Large Language Models (LLMs) have rapidly become one of the most relevant scientific topics, both as theories of language and cognition, but also as tools for research. This trend has accelerated even more since applications like ChatGPT are available to the public. This course will first give a basic introduction to LLMs, outlining the core components of their architecture and how they are trained. For this we will take a bird’s eye perspective, focussing on the key concepts rather than mathematical details: The training data, the training objective (predicting words in contexts), basics of (deep) neural network models, simple language models, the central components of the transformer architecture that underlies common LLMs, and the difference between unidirectional and bidirectional models. This part of the course will end with an overview of how users can interact with LLMs beyond chatbot interfaces (for example, via API calls), and how we can access not only their outputs, but also some of their internal representations and weights.
The second part of the course will focus on use cases of LLMs in research, in their role as “research assistant systems” that allow us to automatize and “outsource” labor-intensive tasks. This will include using LLMs
• as “pseudo-participants” to pilot or simulate behavioral studies
• to automatically generate and simulate new datasets (or extrapolate and scale up existing datasets)

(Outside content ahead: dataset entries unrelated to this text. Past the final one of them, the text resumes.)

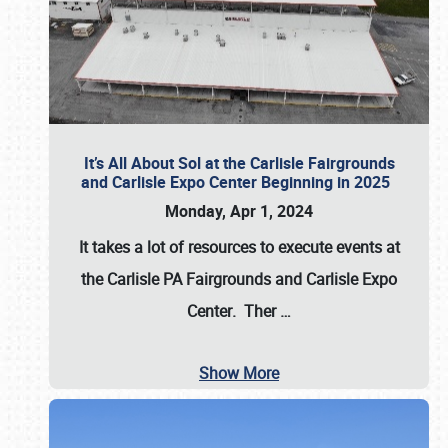
It’s All About Sol at the Carlisle Fairgrounds
and Carlisle Expo Center Beginning in 2025
Monday, Apr 1, 2024
It takes a lot of resources to execute events at
the
Carlisle PA Fairgrounds
and
Carlisle Expo
Center
. Ther
…
Show More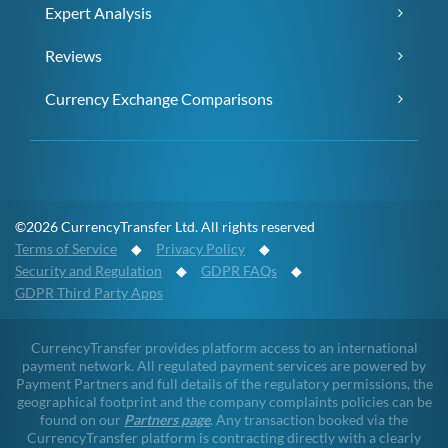
Expert Analysis
Reviews
Currency Exchange Comparisons
©2026 CurrencyTransfer Ltd. All rights reserved
Terms of Service
◆
Privacy Policy
◆
Security and Regulation
◆
GDPR FAQs
◆
GDPR Third Party Apps
CurrencyTransfer provides platform access to an international
payment network. All regulated payment services are powered by
Payment Partners and full details of the regulatory permissions, the
geographical footprint and the company complaints policies can be
found on our
Partners page
. Any transaction booked via the
CurrencyTransfer platform is contracting directly with a clearly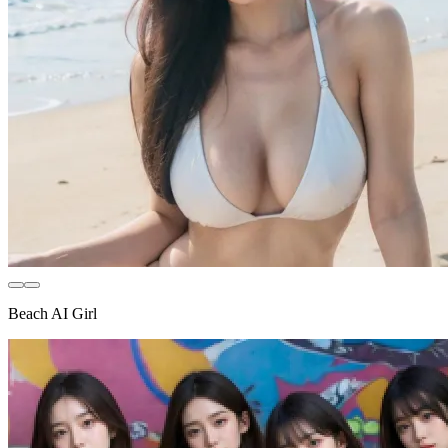
Beach AI Girl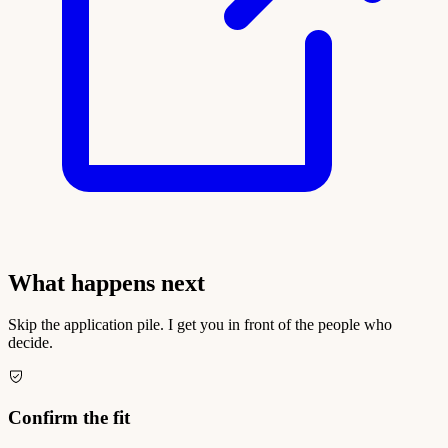
What happens next
Skip the application pile. I get you in front of the people who
decide.
Confirm the fit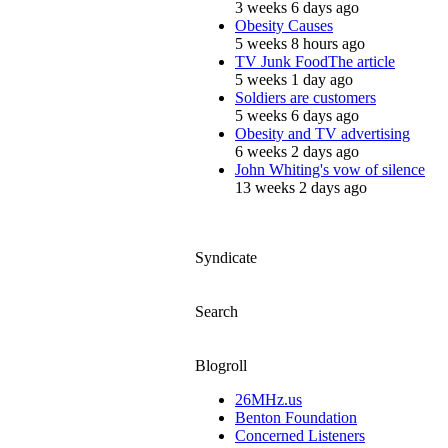
3 weeks 6 days ago
Obesity Causes
5 weeks 8 hours ago
TV Junk FoodThe article
5 weeks 1 day ago
Soldiers are customers
5 weeks 6 days ago
Obesity and TV advertising
6 weeks 2 days ago
John Whiting's vow of silence
13 weeks 2 days ago
Syndicate
Search
Blogroll
26MHz.us
Benton Foundation
Concerned Listeners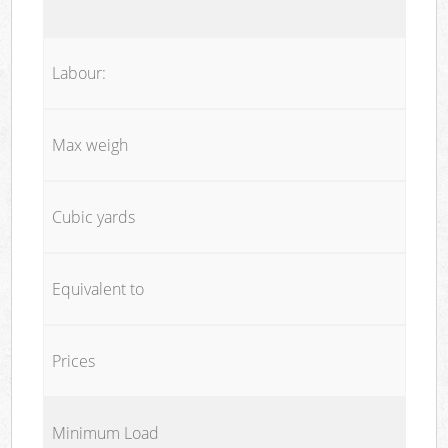
Labour:
Max weigh
Cubic yards
Equivalent to
Prices
Minimum Load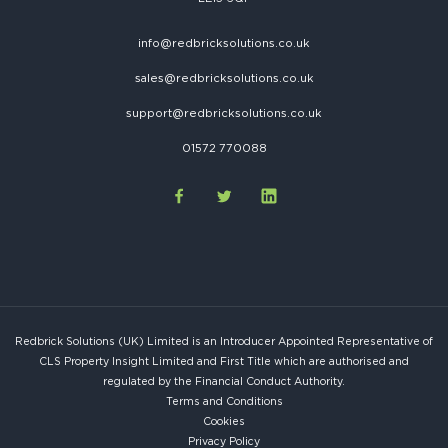
info@redbricksolutions.co.uk
sales@redbricksolutions.co.uk
support@redbricksolutions.co.uk
01572 770088
Redbrick Solutions (UK) Limited is an Introducer Appointed Representative of
CLS Property Insight Limited and First Title which are authorised and
regulated by the Financial Conduct Authority.
Terms and Conditions
Cookies
Privacy Policy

• to automatically annotate data and automatize qualitative analyses
• to analyze open text responses, thus taking a quantitative rather than a qualitative approach to text analysis
• for systematic literature reviews
Prerequisites: The course is targeted towards a general audience with no specific pre-existing expertise in the topic. General coding skills are useful, but knowledge of a specific programming language is no requirement for participation.